Labor & Employment Law Daily Employer’s actions after accommodation request, bias complaints were neither materially adverse nor retaliatory
Wednesday, March 27, 2019

Employer’s actions after accommodation request, bias complaints were neither materially adverse nor retaliatory

By Kathleen Kapusta, J.D.

Although she engaged in protected activity when she asked for a bathroom break and when she complained about disability discrimination after the break was denied, she failed to establish causation regardless of whether the complained of acts were viewed independently or cumulatively.

Granting an employer’s motion for judgment on the ADA retaliation claim of a Cook County Clerk’s office employee, who alleged the office retaliated against her through a series of actions after she requested a bathroom accommodation and then complained about disability discrimination, a federal court in Illinois found she failed to show she suffered a materially adverse action. Although the court believed “the defendants need to have more positive and constructive interactions” with the employee, it was left with no choice but to enter final judgment in favor of her employer (Burroughs v. Cook County Clerk, March 22, 2019, Castillo, R.).

Prior to joining the clerk’s office in 2008, the employee suffered a series of strokes that affected her ability to balance, walk, and control her muscles. In July 2016, she was on her way to the bathroom shortly before lunchtime when her supervisor told her to clock out first. Despite telling her supervisor she had an urgent need to use the bathroom, she was still required to clock out. As a result of the delay, the employee urinated on herself. She complained to the department director and was allowed to take leave for the rest of the day.

Complaint.
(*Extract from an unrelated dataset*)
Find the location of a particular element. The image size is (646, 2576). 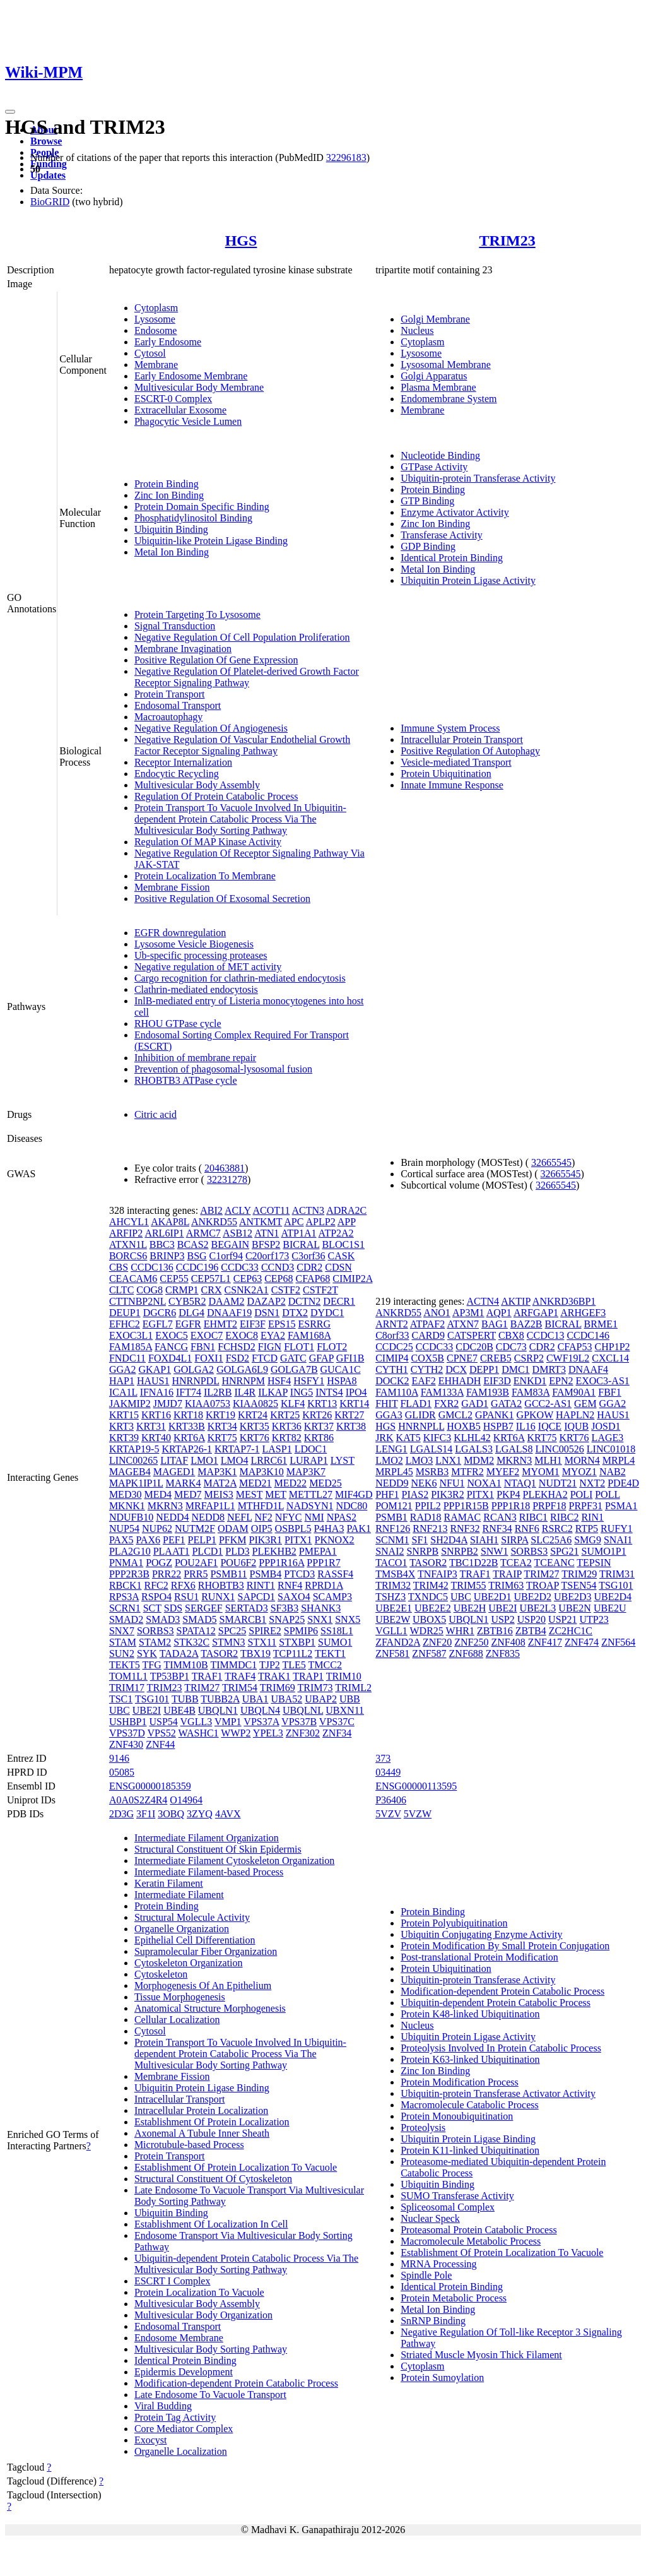 Structural Constituent Of Cytoskeleton is located at coordinates (213, 2178).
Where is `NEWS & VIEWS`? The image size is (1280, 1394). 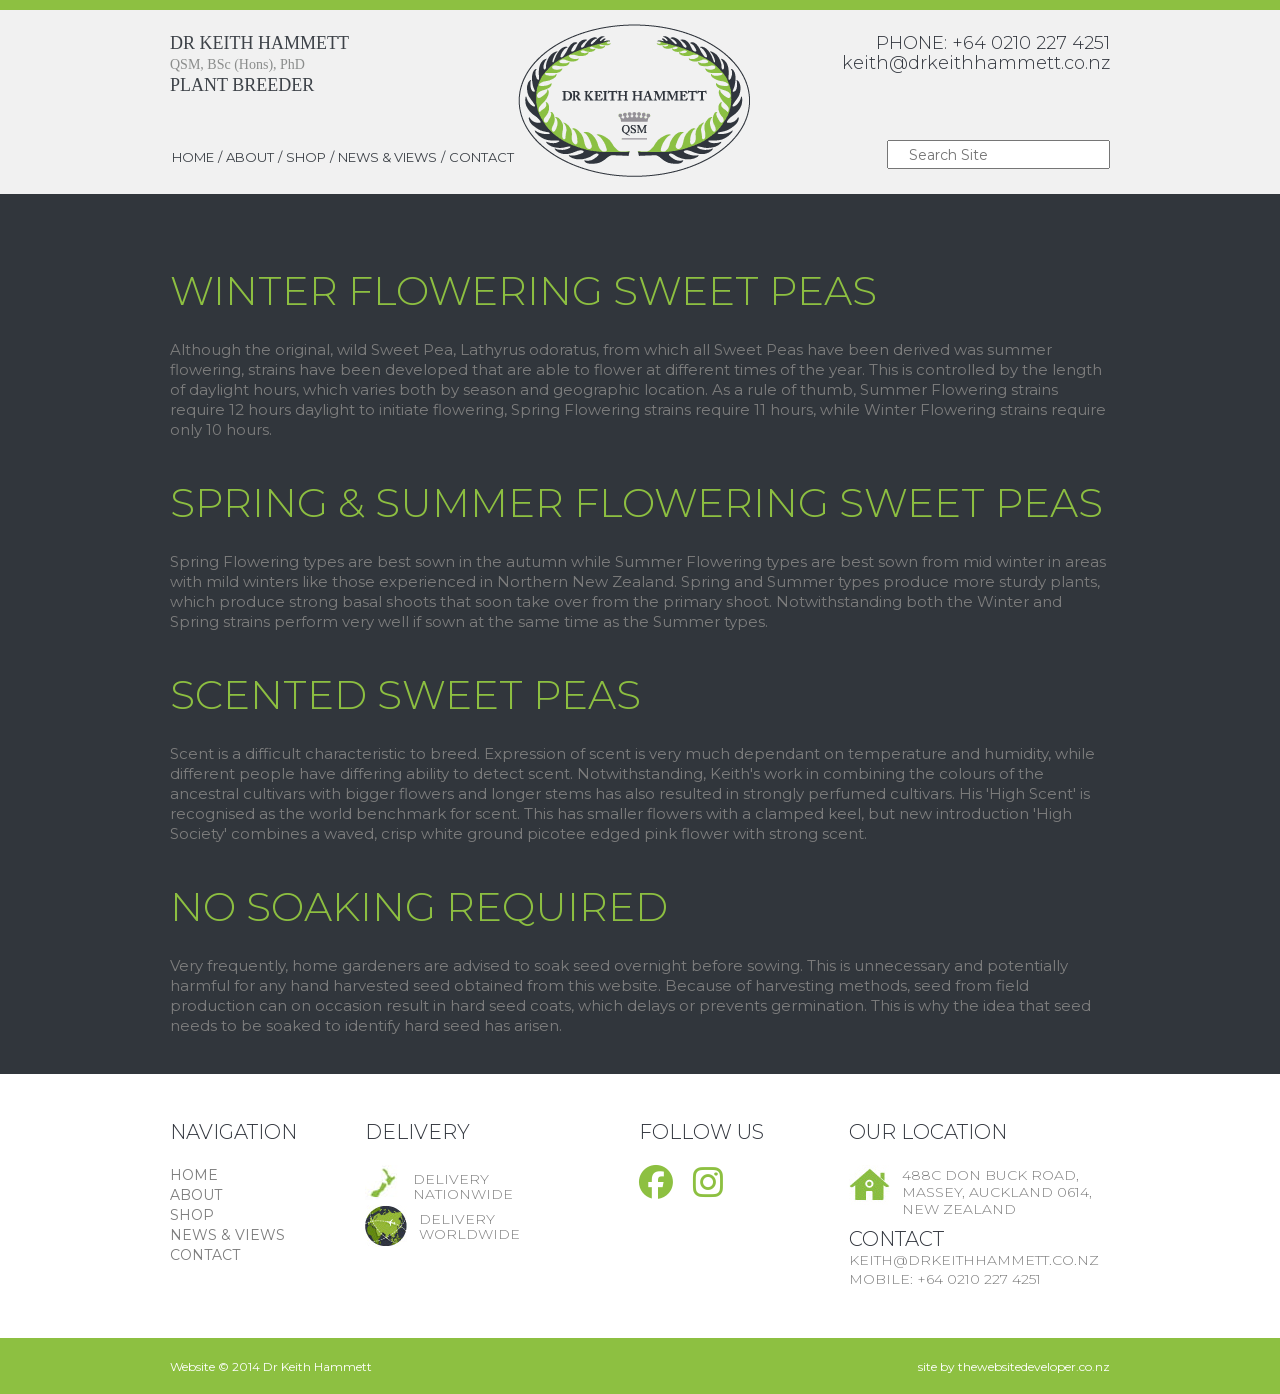 NEWS & VIEWS is located at coordinates (387, 157).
The next day, she complained to the HR director who found the supervisor did not act inappropriately. She also asked the employee to submit documentation relating to her “potential medical condition.” In response, the employee submitted a note stating that she suffered from syncope, was going to be further evaluated, and could resume restricted work as long as she was given a “consistent schedule 9-5.” Her return to work authorization provided that she was unable to work from August 17 to “TBD.”

Dig up some dirt. On August 22, she alleged that a coworker told her that if she didn’t drop her complaint about the bathroom incident, HR was going to “dig up some dirt on her.” He also told her the HR director wanted to see her. When she went to the HR office, the director purportedly began screaming at her. The director, however, claimed the employee acted strangely, mumbled, hit herself in the head, and said she felt like “walking in front of a bus.” The HR director escorted the employee to the county’s health services department where she was examined by a doctor who found her fit to return to work.

Sent home. Several days later, after a meeting with the HR director, the employee was instructed to go home until her doctor cleared her to return. Although the employee had been working pursuant to the August 17 authorization, the HR director claimed she did not see it until September 1 and she was confused by the statement the employee was unable to work from “8/17/2016 to TBD.” On September 7, the employee’s doctor signed another return to work form authorizing her to return effective August 18 with the restriction she maintain a consistent 9-5 schedule.

Claims. She subsequently sued, asserting disability discrimination and retaliation claims under the ADA. After the court denied the employer’s summary judgment motion, her discrimination claims were tried to a jury and her retaliation claim was tried to the bench. Upon the close of her case, the employer moved for judgment on the retaliation count, which the court took under advisement pending the remainder of the trial. After the court returned a verdict in favor of the employer, the court granted its motion for judgment on her retaliation claim.

Protected activity. The court first found the employee proved by a preponderance of the evidence that she engaged in protected activity. She requested a bathroom accommodation and subsequently complained about the interaction with her supervisor and what she perceived as disability discrimination.

No adverse action. She failed, however, to show she suffered a material adverse action. She claimed the clerk’s office retaliated through a series of actions including requiring her to take off work for several days until she could obtain an updated doctor’s note despite having already worked under a previous one. Her own doctor, however, testified that his August 17 letter had not included a return to work date and the HR director testified that she sent the employee home for that reason. Thus, she failed to show the directive to remain out of work until she obtained a note authorizing her return was because of her prior protected activity. And without an authorized return-to-work date, the required use of a sick day to obtain pay while not at work similarly failed to demonstrate retaliation.

OT denial. And she claimed that the denial of her request to work weekend overtime was also retaliatory, buy there was no evidence to show the denial was for any reason other than her 9-5 work restriction, said the court, noting the HR director’s testimony that she believed the restricted schedule disqualified the employee from evening or weekend work.

As to her claim she was required to work longer than her coworkers, there was no evidence to suggest that even if this was the case, it was because of her protected activity rather than because she on occasion had to stay longer in order to reconcile her register. Nor could she show her exchange with her coworker who told her she would be fired if she didn’t drop her lawsuit an adverse action as there was no evidence the employer knew about or orchestrated the exchange.

In sum, said the court, while the incident in which she was denied a bathroom break doubtless caused the employee a great deal of dismay and tension, she failed to show that the complained of conduct was in retaliation for her accommodation request or related complaints.